Stating that Pakistan was seeking to mask its activities, as though an outcome of domestic discontent in Jammu & Kashmir carried no credibility with the world, Singh said. “All of us stand prepared to help, if only the creators of this monster wake up to the dangers of what they have done to themselves.”
On Pakistani prime minister’s reference to ceasefire violations and exchange of fire along the LoC and the working boundary, Singh said the world knew that the “primary reason for firing is to provide cover to terrorists crossing the border. It needs no imagination to figure out which side initiates this exchange”, he said.

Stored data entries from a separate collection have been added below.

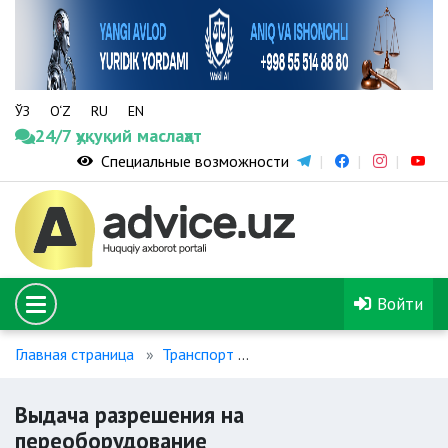
ЎЗ
O‘Z
RU
EN
24/7 ҳуқуқий маслаҳат
Специальные возможности
Войти
Главная страница
Транспорт
Выдача разрешения на пер
Выдача разрешения на
переоборудование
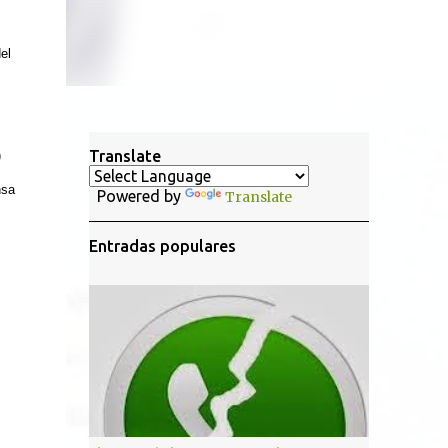
el
Translate
)
nsa
Powered by
Translate
Entradas populares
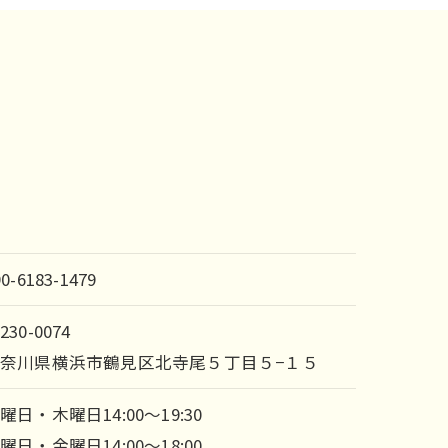
90-6183-1479
230-0074
奈川県横浜市鶴見区北寺尾５丁目５−１５
曜日・木曜日14:00～19:30
曜日・金曜日14:00～18:00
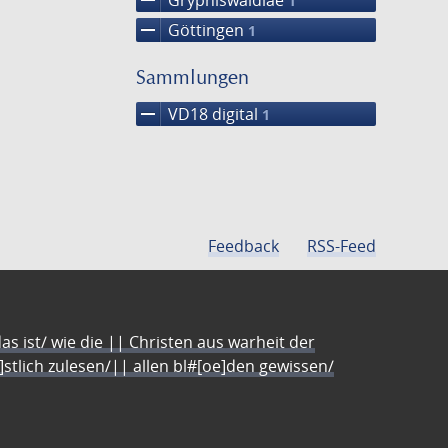
1
remove
Göttingen
1
Sammlungen
remove
VD18 digital
1
Feedback
RSS-Feed
s ist/ wie die || Christen aus warheit der
e]stlich zulesen/|| allen bl#[oe]den gewissen/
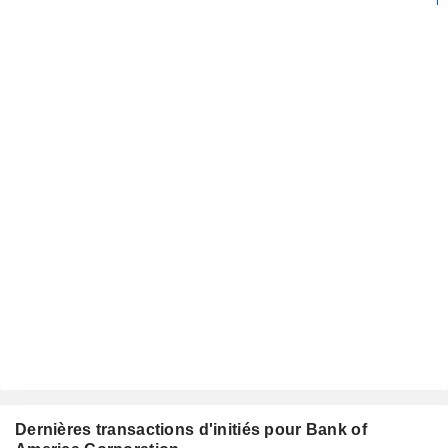
Dernières transactions d'initiés pour Bank of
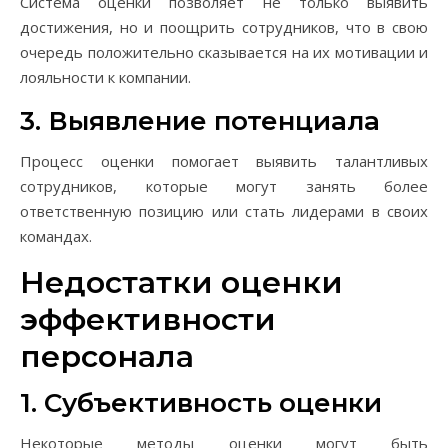
Система оценки позволяет не только выявить
достижения, но и поощрить сотрудников, что в свою
очередь положительно сказывается на их мотивации и
лояльности к компании.
3. Выявление потенциала
Процесс оценки помогает выявить талантливых
сотрудников, которые могут занять более
ответственную позицию или стать лидерами в своих
командах.
Недостатки оценки
эффективности
персонала
1. Субъективность оценки
Некоторые методы оценки могут быть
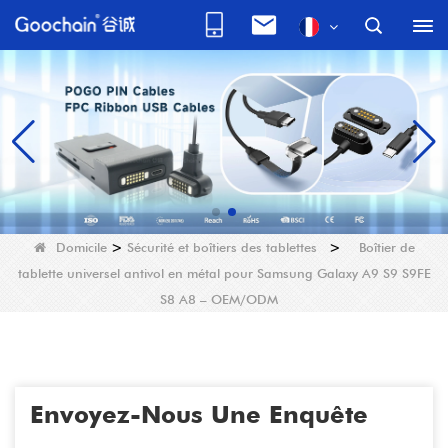
Domicile
>
Sécurité et boîtiers des tablettes
>
Boîtier de
tablette universel antivol en métal pour Samsung Galaxy A9 S9 S9FE
S8 A8 – OEM/ODM
Envoyez-Nous Une Enquête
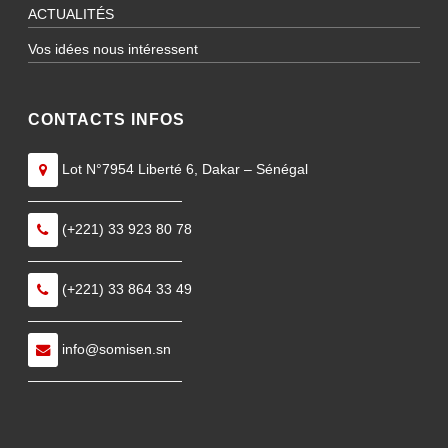
ACTUALITÉS
Vos idées nous intéressent
CONTACTS INFOS
Lot N°7954 Liberté 6, Dakar – Sénégal
———————————
(+221) 33 923 80 78
———————————
(+221) 33 864 33 49
———————————
info@somisen.sn
———————————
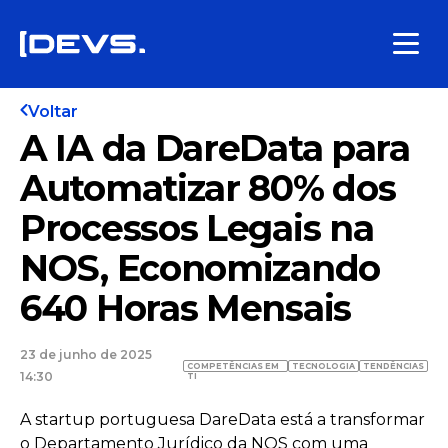
Voltar
A IA da DareData para
Automatizar 80% dos
Processos Legais na
NOS, Economizando
640 Horas Mensais
23 de junho de 2025
COMPETÊNCIAS EM
TECNOLOGIA
TENDÊNCIAS
14:30
TI
A startup portuguesa DareData está a transformar
o Departamento Jurídico da NOS com uma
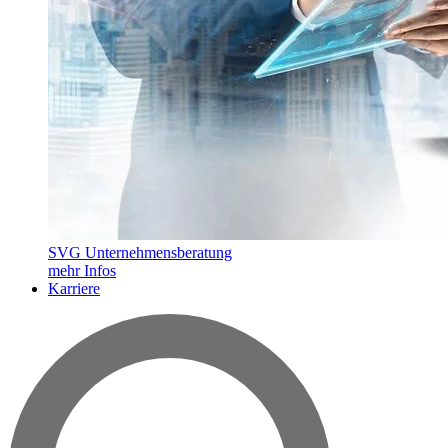
SVG Unternehmensberatung
mehr Infos
Karriere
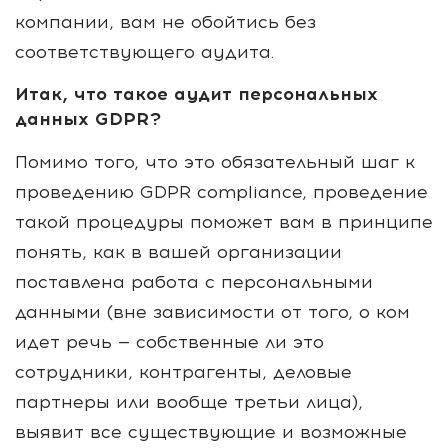
компании, вам не обойтись без
соответствующего аудита.
Итак, что такое аудит персональных
данных GDPR?
Помимо того, что это обязательный шаг к
проведению GDPR compliance, проведение
такой процедуры поможет вам в принципе
понять, как в вашей организации
поставлена работа с персональными
данными (вне зависимости от того, о ком
идет речь — собственные ли это
сотрудники, контрагенты, деловые
партнеры или вообще третьи лица),
выявит все существующие и возможные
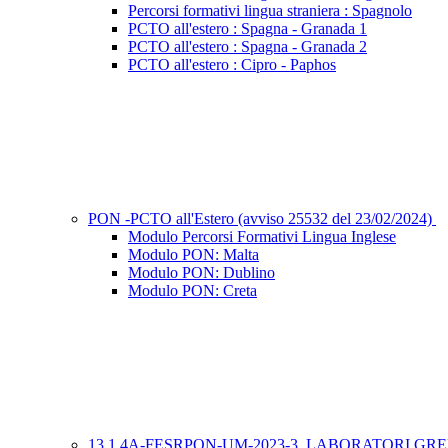
Percorsi formativi lingua straniera : Spagnolo
PCTO all'estero : Spagna - Granada 1
PCTO all'estero : Spagna - Granada 2
PCTO all'estero : Cipro - Paphos
PON -PCTO all'Estero (avviso 25532 del 23/02/2024)
Modulo Percorsi Formativi Lingua Inglese
Modulo PON: Malta
Modulo PON: Dublino
Modulo PON: Creta
13.1.4A-FESRPON-UM-2023-3 LABORATORI GR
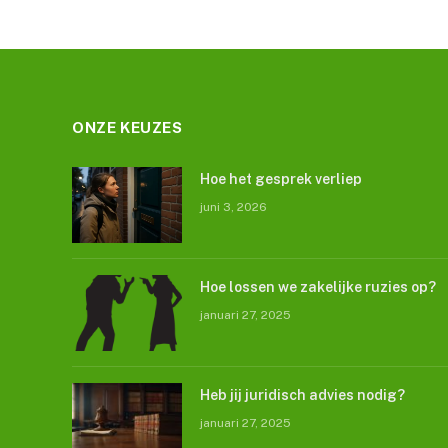
ONZE KEUZES
Hoe het gesprek verliep
juni 3, 2026
Hoe lossen we zakelijke ruzies op?
januari 27, 2025
Heb jij juridisch advies nodig?
januari 27, 2025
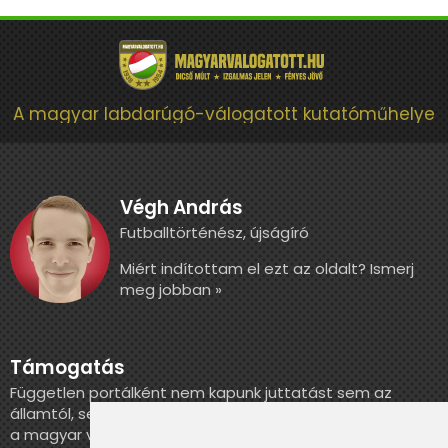
A magyar labdarúgó-válogatott kutatóműhelye
Végh András
Futballtörténész, újságíró
Miért indítottam el ezt az oldalt? Ismerj
meg jobban »
Támogatás
Független portálként nem kapunk juttatást sem az
államtól, sem más szervezettől. Ha szeretnél segíteni
a magyar válogatott történelmének feldolgozásában,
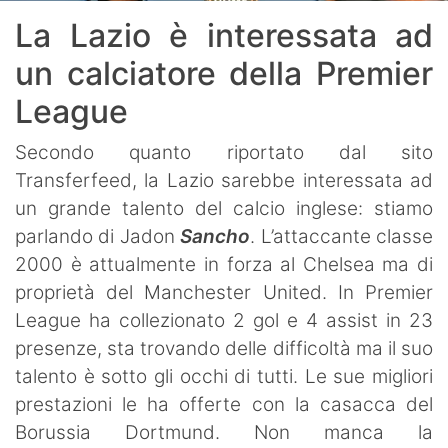
La Lazio è interessata ad
un calciatore della Premier
League
Secondo quanto riportato dal sito
Transferfeed, la Lazio sarebbe interessata ad
un grande talento del calcio inglese: stiamo
parlando di Jadon
Sancho
. L’attaccante classe
2000 è attualmente in forza al Chelsea ma di
proprietà del Manchester United. In Premier
League ha collezionato 2 gol e 4 assist in 23
presenze, sta trovando delle difficoltà ma il suo
talento è sotto gli occhi di tutti. Le sue migliori
prestazioni le ha offerte con la casacca del
Borussia Dortmund. Non manca la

Singh added it was not uncommon for states when confronted with serious challenges to shift responsibility on others. “That is the case with Pakistan and terrorism, reflecting the inability to recognise that this is a homegrown problem that has begun to bite the hand that fed it. We agree that terrorism has underlying causes — in this case, poverty of wisdom and ignorance of consequences,” he said.
Singh also pointed out that India’s strong reservations about the proposed China-Pakistan Economic Corridor stemmed from the fact that it passed through Indian territory, “illegally occupied” by Pakistan for many years.
On Nawaz Sharif’s remarks that the dispute over Jammu & Kashmir remained unresolved and the dialogue had not progressed, Singh said: “This is because Pakistan has chosen to disregard its commitments, whether under the 1972 Shimla Agreement, or the 2004 Joint Declaration, or more recently the understanding between our two prime ministers at Ufa (Russia)”.
Singh asserted it was India on each occasion that extended the hand of friendship. “India remains open even today to engage with Pakistan on outstanding issues in an atmosphere free of terrorism and violence.”